Friday, December 9, 2011

Useful tips for editing your own writing

We all tend to see the errors in other people's writing without a problem. But it's much harder to edit our own work. This is partly because, as we read our own writing, we are actually rewriting it in our minds as we read. Our focus is on meaning more than on the actual words. So, we really don't see the the words that we have written like we would those of another writer, so common errors slip past us.

For important documents intended for critical audiences, you should make every effort to get someone else to edit your work. However, for writing that falls into a less formal category, you can edit your own work if you follow a few tips. For less important documents, like routine emails or typical business writing for an internal audience, while you certainly want to make your meaning clear and use proper spelling and grammar, it's not mission critical that your writing be perfect.

For any project, write for meaning first. Pay as little attention to spelling, grammar or punctuation as you can during actual writing. Once your text says what you want it to say, then take the time to polish and shine it.

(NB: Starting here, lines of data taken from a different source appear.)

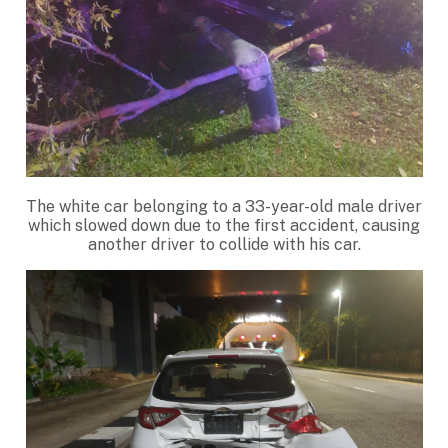
The white car belonging to a 33-year-old male driver
which slowed down due to the first accident, causing
another driver to collide with his car.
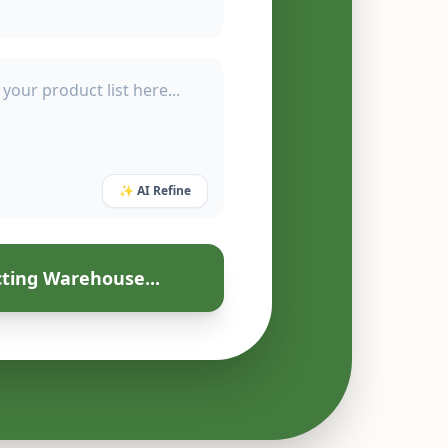
✨ AI Refine
ting Warehouse...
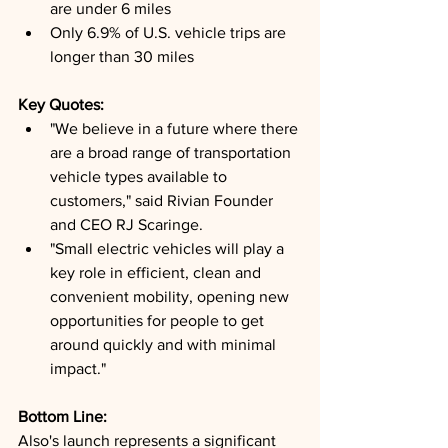
are under 6 miles
Only 6.9% of U.S. vehicle trips are 
longer than 30 miles
Key Quotes: 
"We believe in a future where there 
are a broad range of transportation 
vehicle types available to 
customers," said Rivian Founder 
and CEO RJ Scaringe.
"Small electric vehicles will play a 
key role in efficient, clean and 
convenient mobility, opening new 
opportunities for people to get 
around quickly and with minimal 
impact."
Bottom Line: 
Also's launch represents a significant 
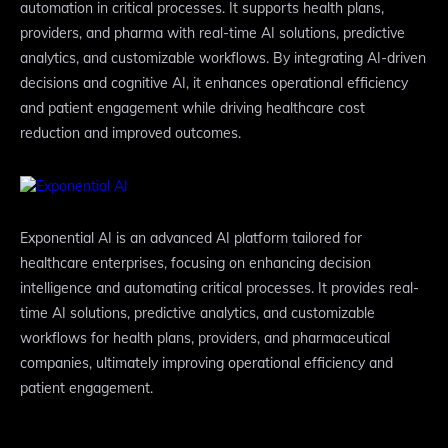
automation in critical processes. It supports health plans,
providers, and pharma with real-time AI solutions, predictive
analytics, and customizable workflows. By integrating AI-driven
decisions and cognitive AI, it enhances operational efficiency
and patient engagement while driving healthcare cost
reduction and improved outcomes.
Exponential AI is an advanced AI platform tailored for
healthcare enterprises, focusing on enhancing decision
intelligence and automating critical processes. It provides real-
time AI solutions, predictive analytics, and customizable
workflows for health plans, providers, and pharmaceutical
companies, ultimately improving operational efficiency and
patient engagement.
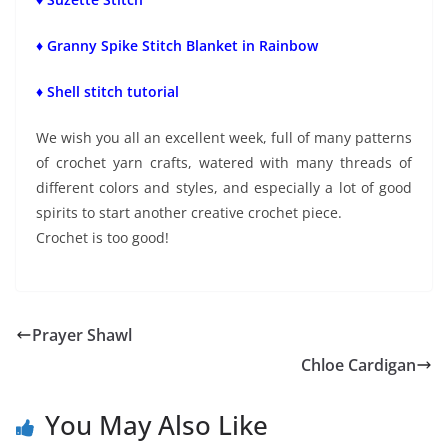
♦ Granny Spike Stitch Blanket in Rainbow
♦ Shell stitch tutorial
We wish you all an excellent week, full of many patterns
of crochet yarn crafts, watered with many threads of
different colors and styles, and especially a lot of good
spirits to start another creative crochet piece.
Crochet is too good!
Prayer Shawl
Chloe Cardigan
You May Also Like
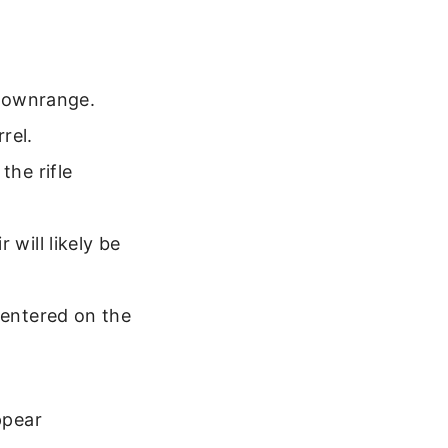
 downrange.
rel.
the rifle
 will likely be
centered on the
ppear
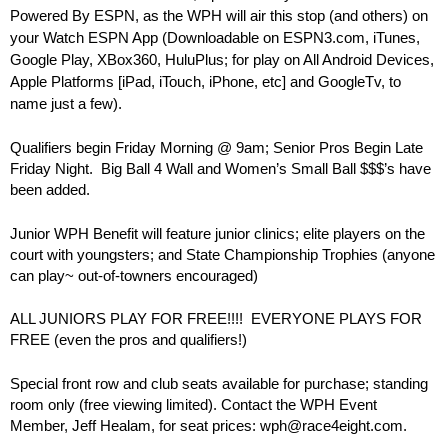
Powered By ESPN, as the WPH will air this stop (and others) on
your Watch ESPN App (Downloadable on ESPN3.com, iTunes,
Google Play, XBox360, HuluPlus; for play on All Android Devices,
Apple Platforms [iPad, iTouch, iPhone, etc] and GoogleTv, to
name just a few).
Qualifiers begin Friday Morning @ 9am; Senior Pros Begin Late
Friday Night. Big Ball 4 Wall and Women’s Small Ball $$$’s have
been added.
Junior WPH Benefit will feature junior clinics; elite players on the
court with youngsters; and State Championship Trophies (anyone
can play~ out-of-towners encouraged)
ALL JUNIORS PLAY FOR FREE!!!! EVERYONE PLAYS FOR
FREE (even the pros and qualifiers!)
Special front row and club seats available for purchase; standing
room only (free viewing limited). Contact the WPH Event
Member, Jeff Healam, for seat prices: wph@race4eight.com.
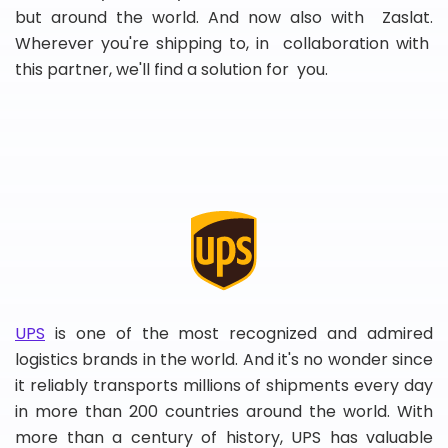
but around the world. And now also with Zaslat.
Wherever you're shipping to, in collaboration with
this partner, we'll find a solution for you.
UPS
is one of the most recognized and admired
logistics brands in the world. And it's no wonder since
it reliably transports millions of shipments every day
in more than 200 countries around the world. With
more than a century of history, UPS has valuable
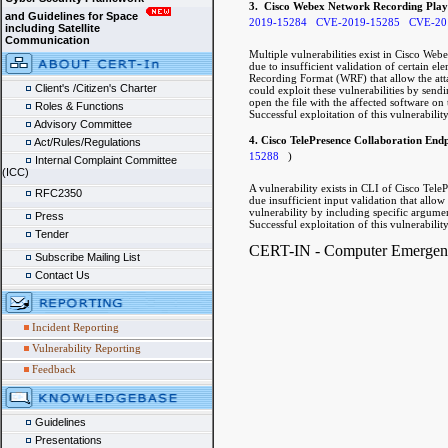
3. Cisco Webex Network Recording Playe
and Guidelines for Space
2019-15284
CVE-2019-15285
CVE-20
including Satellite
Communication
Multiple vulnerabilities exist in Cisco 
due to insufficient validation of certain 
Recording Format (WRF) that allow the attac
Client's /Citizen's Charter
could exploit these vulnerabilities by send
open the file with the affected software on 
Roles & Functions
Successful exploitation of this vulnerabilit
Advisory Committee
4. Cisco TelePresence Collaboration End
Act/Rules/Regulations
15288
)
Internal Complaint Committee
(ICC)
A vulnerability exists in CLI of Cisco Te
RFC2350
due insufficient input validation that allow 
vulnerability by including specific argum
Press
Successful exploitation of this vulnerability
Tender
CERT-IN - Computer Emergency
Subscribe Mailing List
Contact Us
Incident Reporting
Vulnerability Reporting
Feedback
Guidelines
Presentations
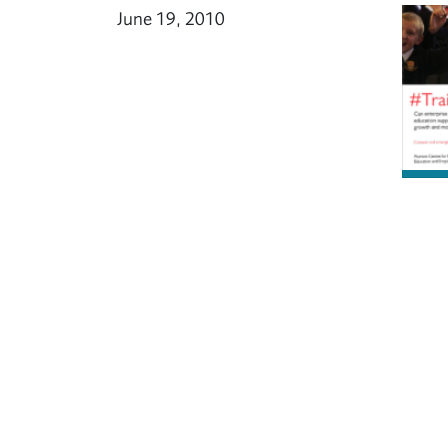
June 19, 2010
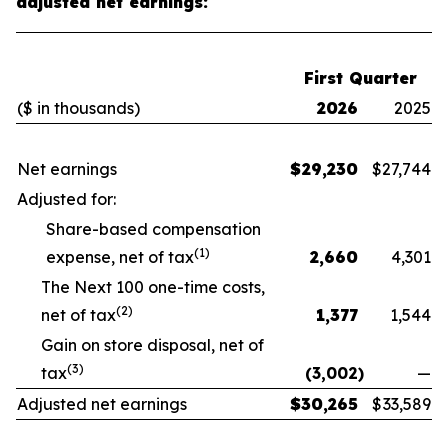
adjusted net earnings:
First Quarter
($ in thousands)
2026
2025
Net earnings
$
29,230
$
27,744
Adjusted for:
Share-based compensation
(1)
expense, net of tax
2,660
4,301
The Next 100 one-time costs,
(2)
net of tax
1,377
1,544
Gain on store disposal, net of
(3)
tax
(3,002
)
—
Adjusted net earnings
$
30,265
$
33,589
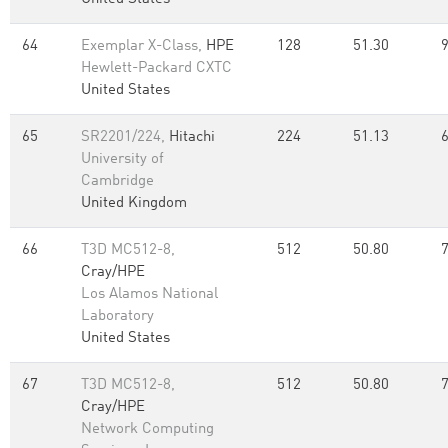
64
Exemplar X-Class,
HPE
128
51.30
Hewlett-Packard CXTC
United States
65
SR2201/224,
Hitachi
224
51.13
University of
Cambridge
United Kingdom
66
T3D MC512-8,
512
50.80
Cray/HPE
Los Alamos National
Laboratory
United States
67
T3D MC512-8,
512
50.80
Cray/HPE
Network Computing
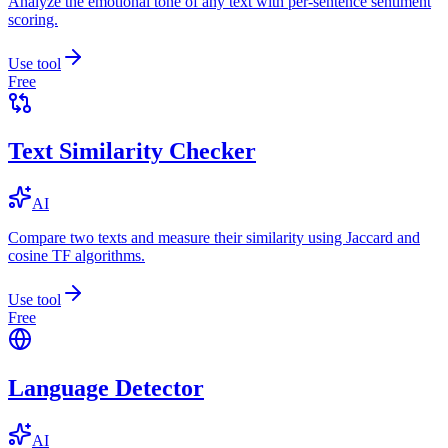
Analyze the emotional tone of any text with per-sentence sentiment
scoring.
Use tool
Free
Text Similarity Checker
AI
Compare two texts and measure their similarity using Jaccard and
cosine TF algorithms.
Use tool
Free
Language Detector
AI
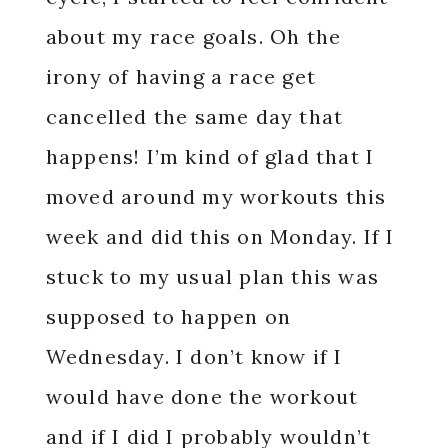
about my race goals. Oh the
irony of having a race get
cancelled the same day that
happens! I’m kind of glad that I
moved around my workouts this
week and did this on Monday. If I
stuck to my usual plan this was
supposed to happen on
Wednesday. I don’t know if I
would have done the workout
and if I did I probably wouldn’t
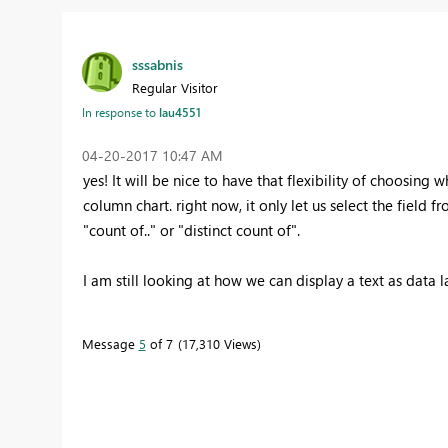
sssabnis
Regular Visitor
In response to
lau4551
‎04-20-2017
10:47 AM
yes! It will be nice to have that flexibility of choosing
column chart. right now, it only let us select the field f
"count of.." or "distinct count of".
I am still looking at how we can display a text as data 
Message
5
of 7
17,310 Views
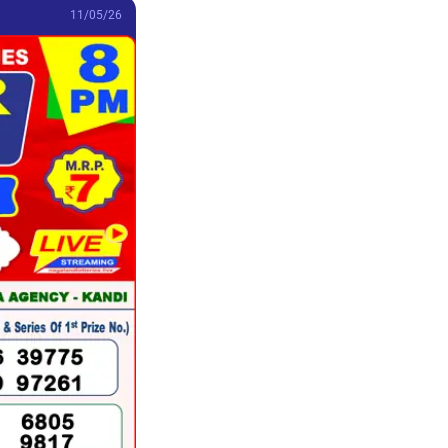
11/05/26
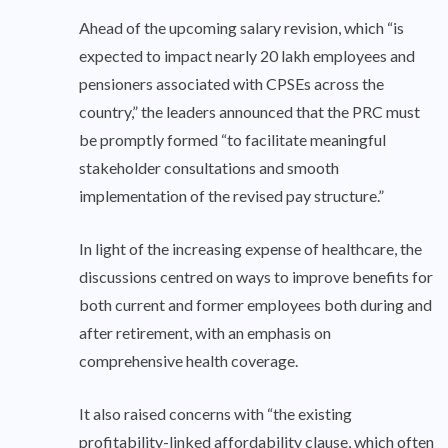
Ahead of the upcoming salary revision, which “is
expected to impact nearly 20 lakh employees and
pensioners associated with CPSEs across the
country,” the leaders announced that the PRC must
be promptly formed “to facilitate meaningful
stakeholder consultations and smooth
implementation of the revised pay structure.”
In light of the increasing expense of healthcare, the
discussions centred on ways to improve benefits for
both current and former employees both during and
after retirement, with an emphasis on
comprehensive health coverage.
It also raised concerns with “the existing
profitability-linked affordability clause, which often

To begin editing, first, run your spelling and grammar checker. Any other errors will be harder for you, as the writer, to find than for someone else. Have someone else edit the document, if possible. Also, if you can leave your document overnight and begin editing it the following morning, you'll have more distance from it than if you try to edit immediately.

When reading what you've written, you will tend to focus more on the meaning of your document than on the placement of the words and punctuation. To counteract this tendency, edit your own work more slowly and deliberately than you might edit someone else's. The following techniques will help you spot errors.
  • Read through, at least once, in a very small font
  • Read through very slowly, one word at a time
  • Read the text backwards, one word at a time
  • Read the text—on paper, obviously—upside down
Each of these methods will force you to see only the text, instead of the meaning of the words. Finally, make one pass for each type of mistake you're prone to making. Make one pass for punctuation only, then one pass for awkward phrases that you could simplify or eliminate.

Check each word that you might easily confuse with another word. For instance, the following group of words are homophones; that is, they sound just like each other, but they have different meanings: right, wright, rite and write. No spell checker will tell you if you used the wrong word, as long as it's spelled correctly. Be sure whether the correct word is to, too, or two.

These are just a few suggestions to help you when editing your own writing. Conduct a web search for "proofreading and editing tips," to discover web pages with much more in-depth advice.